To check proper model go to: https://spacy.io/usage/models

```
conda install -c conda-forge spacy
python -m spacy download en_core_web_sm
```

BTW, the second line above is a download for language resources (models, etc.) and the `_sm` at the end of the download's name indicates a "small" model. There's also "medium" and "large", albeit those are quite large.
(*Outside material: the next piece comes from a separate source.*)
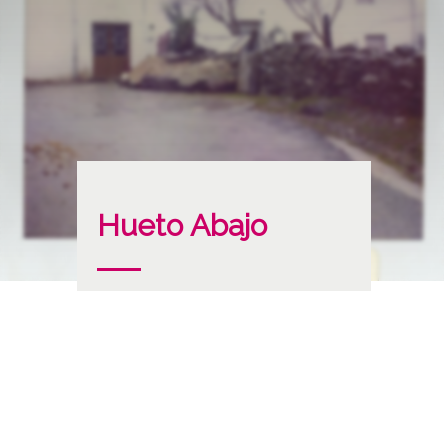
Hueto Abajo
Some of the more advanced features depend on the latter, although we won't quite be diving to the bottom of that ocean in this (brief) tutorial.

Now let's load _spaCy_ and run some code:

In [None]:
!pip install spacy --upgrade

In [None]:
!python -m spacy download pl_core_news_md

In [None]:
import spacy

nlp = spacy.load("pl_core_news_md")

That `nlp` variable is now your gateway to all things _spaCy_ and loaded with the `pl_core_news_md` small model for English.
Next, let's run a small "document" through the natural language parser:

In [None]:
text = "Litwo, Ojczyzno moja, Ty jesteś jak zdrowie, ile Cię trzeba cenić ten tylko się dowie, kto Cię stracił."
doc = nlp(text)

for token in doc:
    print(token.text, token.lemma_, token.pos_, token.is_stop)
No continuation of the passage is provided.